Jamila deu de ombros.
— Estarei aqui.
O telefone tocou poucos minutos após as sete.
— Diana... Como estão as coisas? — perguntou,
determinado a não mentir mais para ela.
— Correndo muitíssimo bem. Não vejo nada no projeto
de que Cyril possa discordar. Vamos torcer para que tudo
dê certo. — Suspirou. — Você está pronto para a reunião
da diretoria na quarta-feira?
— Há séculos.
— Ótimo! Por que não vem para cá, depois da reunião,
para passarmos o fim de semana juntos e comemorar?

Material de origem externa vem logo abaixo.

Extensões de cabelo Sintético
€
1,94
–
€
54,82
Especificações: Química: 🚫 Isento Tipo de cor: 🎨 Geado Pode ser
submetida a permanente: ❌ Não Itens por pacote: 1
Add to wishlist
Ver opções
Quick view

— Tem certeza, Diana, de que a resposta da diretoria
será "sim"?
— Toda a certeza do mundo. — Deu risada. — Cyril faz
qualquer coisa por mim. Não que seu projeto não seja
merecedor, lógico. Mas ele fará isso.
— Por você?
Diana não podia estar falando sério.
— Seu avô fará isso, por você?
— Alex... — Ela riu nervosa, ou talvez o satélite
causasse o efeito. — É um grande projeto. Eu só disse isso
porque você sabe o quanto me importo. Com minha
interferência, ele ganhou apenas um pouco mais de peso.

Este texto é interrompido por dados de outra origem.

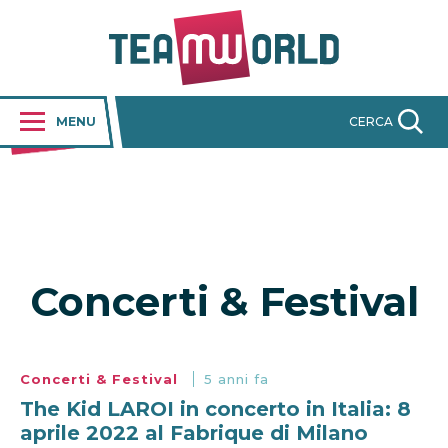
MENU
CERCA
Concerti & Festival
Concerti & Festival
5 anni fa
The Kid LAROI in concerto in Italia: 8
aprile 2022 al Fabrique di Milano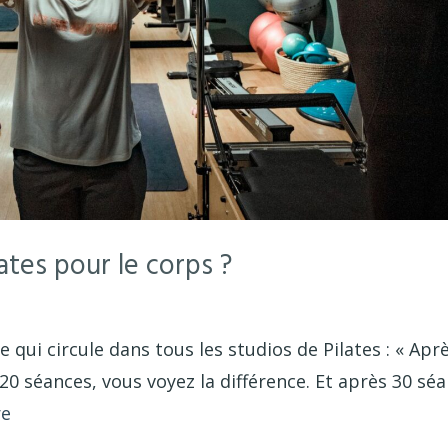
lates pour le corps ?
ui circule dans tous les studios de Pilates : « Apr
20 séances, vous voyez la différence. Et après 30 séa
re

— Não gostaria de pensar que obtive essa parceria
devido a algo além do mérito de meu trabalho.
— O que está havendo? Você está tão irritadiço.
— Diana, eu estou... — Não tomaria a mentir. — Não
me sinto confortável com essa conversa.
— Pelo amor de Deus, sei o quanto você é ético! Tanto
que chega a ser maçante.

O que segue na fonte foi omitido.